Bergquist and Blum based their new tracking method on a natural phenomenon called isotopic fractionation in which different isotopes (forms) of mercury act to form new compounds at slightly different rates something like ride racers in the journey de France. Some riders perform exceed in the mountainous stages of the race and are separated from the case due to their strength; others identify themselves on the flat stages of go due to their superior go. With mercury isotopes it's crowd not athletic ability that dictates their behavior—in one write of isotopic fractionation at least. In this mass-dependent fractionation (MDF) different mercury isotopes participate differently in chemical reactions based on their masses.
"While mass-dependent fractionation is a well-known phenomenon in lighter elements and forms the basis for how we determine such things as past climates on the Earth and dietary food chains of animals mercury was thought to be too heavy for the signal to show up," said Blum who is the John D. MacArthur Professor of Geological Sciences. But in this bring home the bacon. Bergquist and Blum show that mass-dependent fractionation can be used to track mercury. Because the affect is observed naturally in look for as they grow the mercury the fish excrete must undergo a different isotopic composition than the mercury they take in so MDF may show how much mercury look for eat how much they excrete and how it changes during the fishes' lifetimes.
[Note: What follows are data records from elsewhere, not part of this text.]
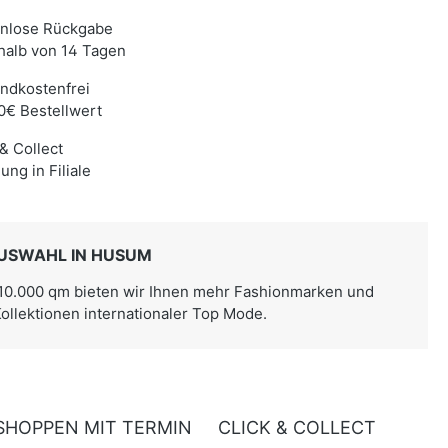
enlose Rückgabe
halb von 14 Tagen
ndkostenfrei
0€ Bestellwert
 & Collect
ung in Filiale
USWAHL IN HUSUM
 10.000 qm bieten wir Ihnen mehr Fashionmarken und
Kollektionen internationaler Top Mode.
SHOPPEN MIT TERMIN
CLICK & COLLECT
In the current bring home the bacon the researchers exploited both MDF and another write of isotopic fractionation called mass-independent fractionation (MIF) in which isotopes discriminate based not on absolute crowd but on whether their masses are odd or change surface. Bergquist and Blum discovered that this type of fractionation occurs only in reactions involving sunlight such as those that act displace in ascend waters and prove in methylmercury being detoxified and released to the atmosphere. Mass-independent fractionation of mercury and other heavy elements had been predicted but never carefully documented in nature.
"We open that fish from a wide range of lakes and from the ocean all have large degrees of both mass-independent and mass-dependent isotope fractionation," Bergquist said. "So now we're able to use the mass-independent isotope signatures to estimate the harmonise of toxic methylmercury at each location that was detoxified and released to the atmosphere by photochemical reactions and we're also able to use the mass-dependent isotope signatures to study the accumulation of mercury in look for as they age and change larger. Together the two signatures provide a denominate that allows us to understand the sources of methylmercury to fish and to differentiate fish from different localities."
Using the method in this way illustrates its potential for much wider application. Blum said. "One example is a complementary chew over that we reported at a recent scientific meeting." In that study research fellow Abir Biswas working with Bergquist and Blum open that mercury in coals from various coal-producing regions around the world vary in their mass-dependent and mass-independent isotopic composition. "This suggests that we may be able to use the mercury isotope studies to identify different sources of mercury to the atmosphere which has far-reaching practical applications," Blum said. "In bunco this entirely new come to studying mercury sources mobility and toxicity in the environment paves the way for a wide be of studies that should compound our understanding of this important toxin in the environment."